→ What you should do
Only the lines from the one containing "Say Goodbye to Annoying" through the last line below belong in your copy; transcribe them exactly and omit any pictures.

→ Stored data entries
____________________
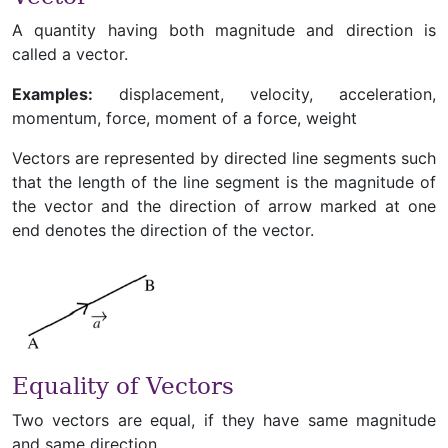
A quantity having both magnitude and direction is
called a vector.
Examples:
displacement, velocity, acceleration,
momentum, force, moment of a force, weight
Vectors are represented by directed line segments such
that the length of the line segment is the magnitude of
the vector and the direction of arrow marked at one
end denotes the direction of the vector.
Equality of Vectors
Two vectors are equal, if they have same magnitude
and same direction.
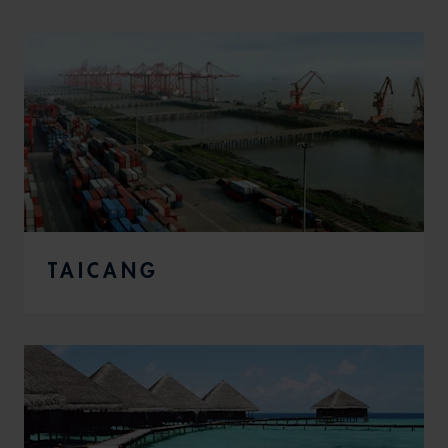
TAICANG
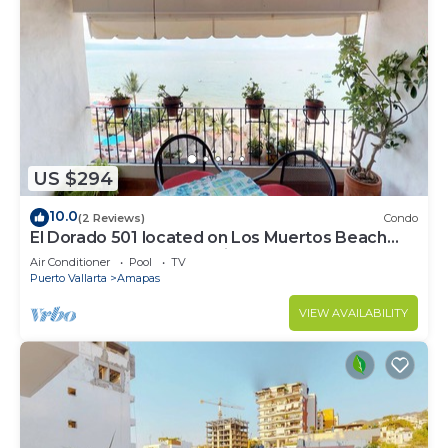
US $294
10.0
(2 Reviews)
Condo
El Dorado 501 located on Los Muertos Beach
2BD Penthouse for rent in Los Muertos
Air Conditioner
Pool
TV
Puerto Vallarta
Amapas
VIEW AVAILABILITY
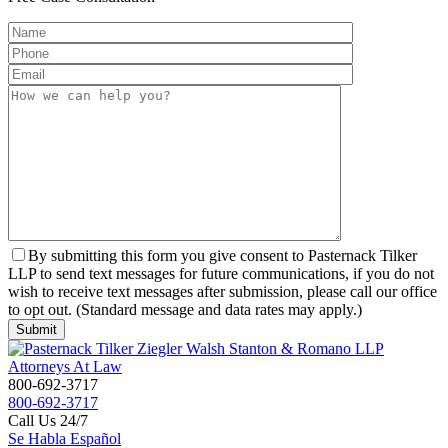
By submitting this form you give consent to Pasternack Tilker
LLP to send text messages for future communications, if you do not
wish to receive text messages after submission, please call our office
to opt out. (Standard message and data rates may apply.)
800-692-3717
800-692-3717
Call Us 24/7
Se Habla Español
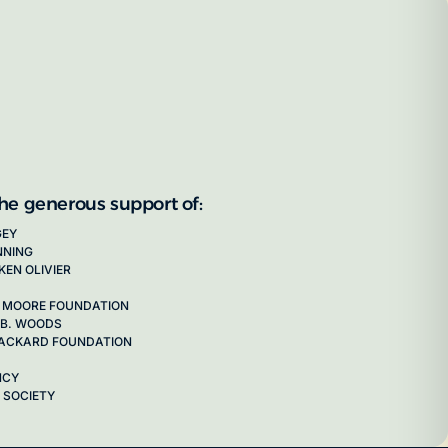
the generous support of:
GEY
NNING
KEN OLIVIER
 MOORE FOUNDATION
 B. WOODS
 PACKARD FOUNDATION
NCY
 SOCIETY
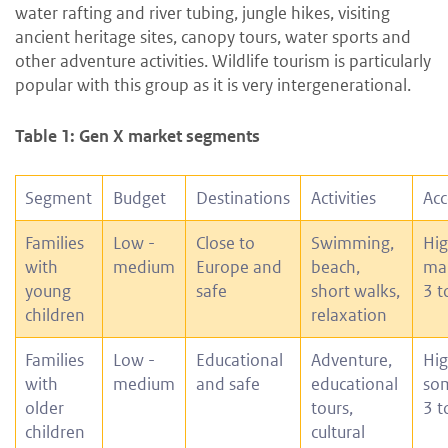
water rafting and river tubing, jungle hikes, visiting
ancient heritage sites, canopy tours, water sports and
other adventure activities. Wildlife tourism is particularly
popular with this group as it is very intergenerational.
Table 1: Gen X market segments
Segment
Budget
Destinations
Activities
Ac
Families
Low -
Close to
Swimming,
Hig
with
medium
Europe and
beach,
man
young
safe
short walks,
3 t
children
relaxation
Families
Low -
Educational
Adventure,
Hig
with
medium
and safe
educational
som
older
tours,
3 t
children
cultural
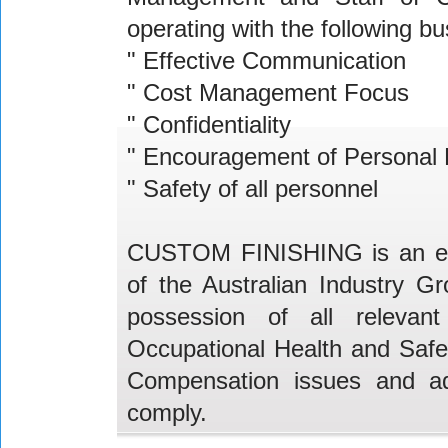
operating with the following b
" Effective Communication
" Cost Management Focus
" Confidentiality
" Encouragement of Personal
" Safety of all personnel
CUSTOM FINISHING is an equ
of the Australian Industry 
possession of all relevant 
Occupational Health and Safet
Compensation issues and ado
comply.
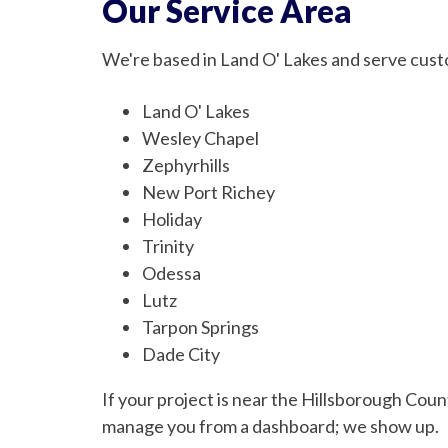
Our Service Area
We're based in Land O' Lakes and serve cust
Land O' Lakes
Wesley Chapel
Zephyrhills
New Port Richey
Holiday
Trinity
Odessa
Lutz
Tarpon Springs
Dade City
If your project is near the Hillsborough Coun
manage you from a dashboard; we show up.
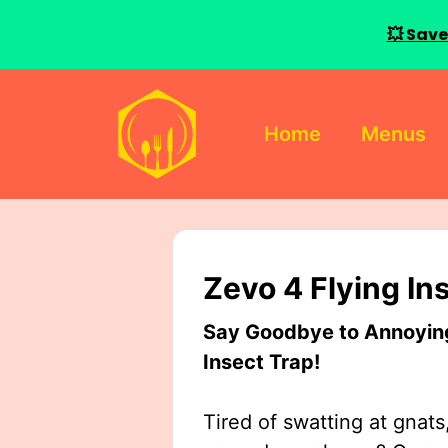
💥 Save
Skip
to
Home
Menus
content
Zevo 4 Flying In
Say Goodbye to Annoying 
Insect Trap!
Tired of swatting at gnats,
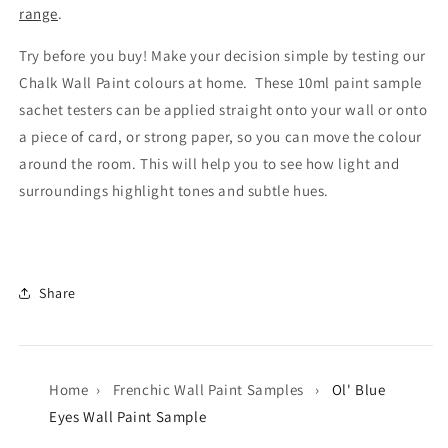
range
.
Try before you buy! Make your decision simple by testing our
Chalk Wall Paint colours at home. These 10ml paint sample
sachet testers can be applied straight onto your wall or onto
a piece of card, or strong paper, so you can move the colour
around the room. This will help you to see how light and
surroundings highlight tones and subtle hues.
Share
Home
›
Frenchic Wall Paint Samples
›
Ol' Blue
Eyes Wall Paint Sample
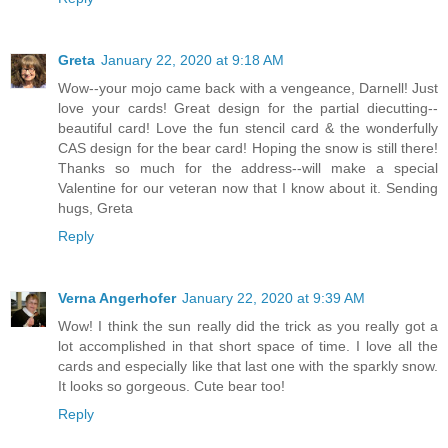
Greta
January 22, 2020 at 9:18 AM
Wow--your mojo came back with a vengeance, Darnell! Just
love your cards! Great design for the partial diecutting--
beautiful card! Love the fun stencil card & the wonderfully
CAS design for the bear card! Hoping the snow is still there!
Thanks so much for the address--will make a special
Valentine for our veteran now that I know about it. Sending
hugs, Greta
Reply
Verna Angerhofer
January 22, 2020 at 9:39 AM
Wow! I think the sun really did the trick as you really got a
lot accomplished in that short space of time. I love all the
cards and especially like that last one with the sparkly snow.
It looks so gorgeous. Cute bear too!
Reply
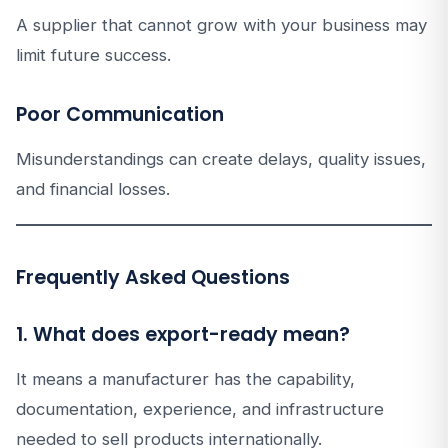
A supplier that cannot grow with your business may
limit future success.
Poor Communication
Misunderstandings can create delays, quality issues,
and financial losses.
Frequently Asked Questions
1. What does export-ready mean?
It means a manufacturer has the capability,
documentation, experience, and infrastructure
needed to sell products internationally.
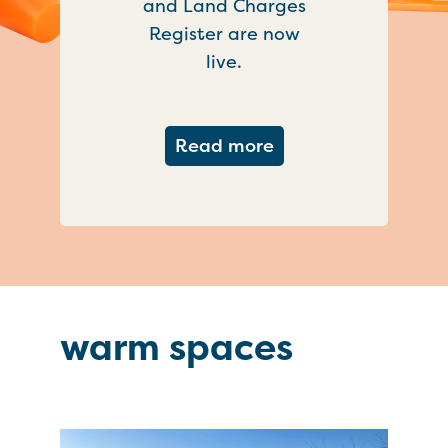
and Land Charges
Register are now
live.
about Important ch
Read more
warm spaces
____________________
→ Task response
Say Goodbye to Annoying 
Insect Trap!
Tired of swatting at gnats,
range
.
Try before you buy! Make your decision simple by testing our
Chalk Wall Paint colours at home. These 10ml paint sample
sachet testers can be applied straight onto your wall or onto
a piece of card, or strong paper, so you can move the colour
around the room. This will help you to see how light and
surroundings highlight tones and subtle hues.
Share
Home
›
Frenchic Wall Paint Samples
›
Ol' Blue
Eyes Wall Paint Sample
Greta
January 22, 2020 at 9:18 AM
Wow--your mojo came back with a vengeance, Darnell! Just
love your cards! Great design for the partial diecutting--
beautiful card! Love the fun stencil card & the wonderfully
CAS design for the bear card! Hoping the snow is still there!
Thanks so much for the address--will make a special
Valentine for our veteran now that I know about it. Sending
hugs, Greta
Reply
Verna Angerhofer
January 22, 2020 at 9:39 AM
Wow! I think the sun really did the trick as you really got a
lot accomplished in that short space of time. I love all the
cards and especially like that last one with the sparkly snow.
It looks so gorgeous. Cute bear too!
Reply
A supplier that cannot grow with your business may
limit future success.
Poor Communication
Misunderstandings can create delays, quality issues,
and financial losses.
Frequently Asked Questions
1. What does export-ready mean?
It means a manufacturer has the capability,
documentation, experience, and infrastructure
needed to sell products internationally.
and Land Charges
Register are now
live.
about Important ch
Read more
warm spaces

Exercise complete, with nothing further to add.